DATA UNDER STUDY START

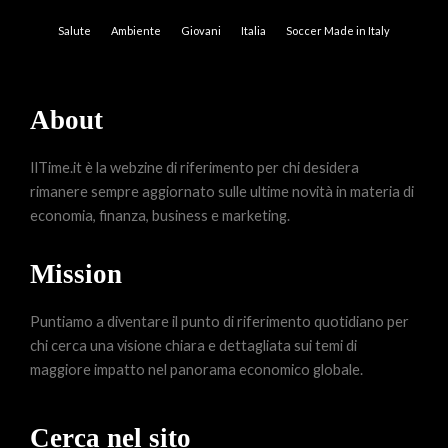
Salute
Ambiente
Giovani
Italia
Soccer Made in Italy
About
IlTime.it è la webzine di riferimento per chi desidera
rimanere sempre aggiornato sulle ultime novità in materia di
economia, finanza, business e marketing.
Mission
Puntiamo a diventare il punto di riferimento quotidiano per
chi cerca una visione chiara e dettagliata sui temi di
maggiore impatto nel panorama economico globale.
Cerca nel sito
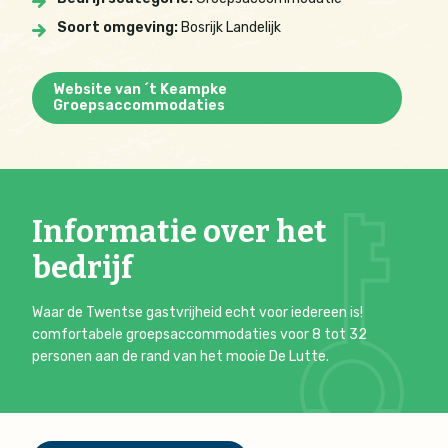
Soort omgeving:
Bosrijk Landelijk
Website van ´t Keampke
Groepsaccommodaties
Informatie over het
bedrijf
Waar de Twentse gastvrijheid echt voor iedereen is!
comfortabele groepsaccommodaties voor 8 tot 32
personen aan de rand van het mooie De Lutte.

DATA UNDER STUDY END

With the pictures left out, output all the entries exactly.

Salute
Ambiente
Giovani
Italia
Soccer Made in Italy
About
IlTime.it è la webzine di riferimento per chi desidera
rimanere sempre aggiornato sulle ultime novità in materia di
economia, finanza, business e marketing.
Mission
Puntiamo a diventare il punto di riferimento quotidiano per
chi cerca una visione chiara e dettagliata sui temi di
maggiore impatto nel panorama economico globale.
Cerca nel sito
Soort omgeving:
Bosrijk Landelijk
Website van ´t Keampke
Groepsaccommodaties
Informatie over het
bedrijf
Waar de Twentse gastvrijheid echt voor iedereen is!
comfortabele groepsaccommodaties voor 8 tot 32
personen aan de rand van het mooie De Lutte.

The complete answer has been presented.